我们纳入了年龄小于15岁、经微生物学确诊或临床诊断为未确诊PTB的儿童。根据世界卫生组织(WHO)针对为期4个月的药物敏感方案的指南定义严重程度。使用HR检测卡对毛细血管血或静脉血进行检测,以基于PCR法检测3种mRNA基因,并根据循环阈值计算结核病评分。我们利用结核病评分生成受试者工作特征曲线,以对重症结核病进行分类,并评估Xpert-HR是否能够达到WHO用于治疗优化的目标准确性(敏感性≥90%,特异性≥70%)。

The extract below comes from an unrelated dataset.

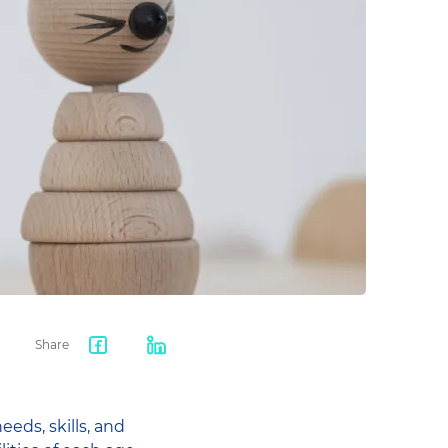
Share
Facebook
LinkedIn
share
eds, skills, and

在106名儿童中,中位年龄为4岁(四分位间距1 - 7岁),56.6%为女性,13.2%感染了HIV。在所有PTB患儿中,Xpert-HR的曲线下面积(AUC)为0.67(95%置信区间0.55 - 0.78),敏感性为89.3%(95%置信区间71.8 - 97.7),特异性为29.5%(95%置信区间19.7 - 40.9,临界值≤ -0.60)。根据确诊状态,Xpert-HR在确诊结核病患儿中接近目标准确性,敏感性为91.7%(95%置信区间61.5 - 99.8,临界值≤ -1.349)时,特异性为62.5%(95%置信区间24.5 - 91.5)。在未确诊结核病患儿中,敏感性为93.8%(95%置信区间69.8 - 99.8,临界值≤ -0.450)时,特异性较低(24.3%,95%置信区间14.8 - 36.0)。无论确诊状态如何,5 - 9岁儿童几乎达到了目标准确性(敏感性100% [95%置信区间71.5 - 100],特异性66.7% [95%置信区间43.0 - 85.4],临界值≤ -1.35),但小于5岁儿童的特异性较低(28.2%,95%置信区间18.6 - 39.5)(敏感性92.9%,95%置信区间76.5 - 99.1,临界值≤ -0.550)。
Xpert-HR在年龄较大儿童和确诊结核病患儿中接近对PTB严重程度进行分层的目标准确性,但在未确诊结核病患儿中特异性较低。可能需要针对儿童的特征来提高患有少菌型疾病的年幼儿童的检测性能。